On Kant, Moral Law and Happiness

Back to some boring philosophical musings, you've been warned.

The plan was to do a series on the concept of happiness through the ages starting with the Greeks and moving towards modern interpretations. This probaly won't be happening but I am still going to discuss from time to time various perspectives on this idea.

I am going to talk about Immanuel Kant and his definition of happiness. Kant was an 18th century German philosopher and his work laid the cornerstone for much of modern philosophical thought.

Kant never truly defined happiness in-of-itself, but as part of a larger idea, the idea of moral law. Kant saw happiness as a nebulous concept based on needs and desires, not an iron clad rule or law in any sense.

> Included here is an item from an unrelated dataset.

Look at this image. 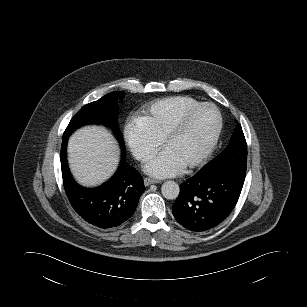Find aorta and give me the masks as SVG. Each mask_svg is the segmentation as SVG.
Returning a JSON list of instances; mask_svg holds the SVG:
<instances>
[{"label": "aorta", "instance_id": "762f6f07", "mask_svg": "<svg viewBox=\"0 0 307 307\" xmlns=\"http://www.w3.org/2000/svg\"><path fill=\"white\" fill-rule=\"evenodd\" d=\"M162 195L169 200L176 199L179 195V185L174 181H166L161 187Z\"/></svg>", "mask_w": 307, "mask_h": 307}]
</instances>
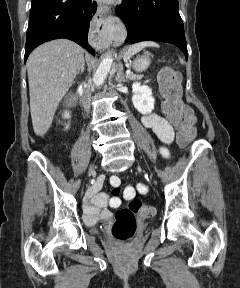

To be happy was not necessarily important or a central tenet or goal of life. Humanity must be defined by the moral law, a law that all who are rational must adhere to, as an obligation, as a duty. Adhering to this moral law may bring bring happiness, but than again it may not. Kant writes in Metaphysical Foundations of Natural Science that we must act in accordance with moral law in ways that have the "worthiness of being happy".

Morality trumps happiness and only acts that are moral can lead to any semblance of happiness. To Kant, morality can be measured, examined and quantified and is a law much like gravity. Happiness is merely a human construct and is subject to the whims and passions of the rational and irrational.

Maybe Kant is right and to much attention is focused on happiness, missing the forest for the trees, so to speak. Or maybe Kant's belief in moral law as a natural law is mistaken and it is just another human construct like happiness. This does not mean moral law is unimportant but that it is not in fact a law like gravity, but a law that exists ii the eye of the beholder.

Kant is not easy to read and it is far easier to read about him than to read his actual work. Perhaps I am misinterpreting some of his ideas, or perhaps not. But to sum up: we may be happy, but we must be moral for any happiness to exist, even if we are not the recipients of it.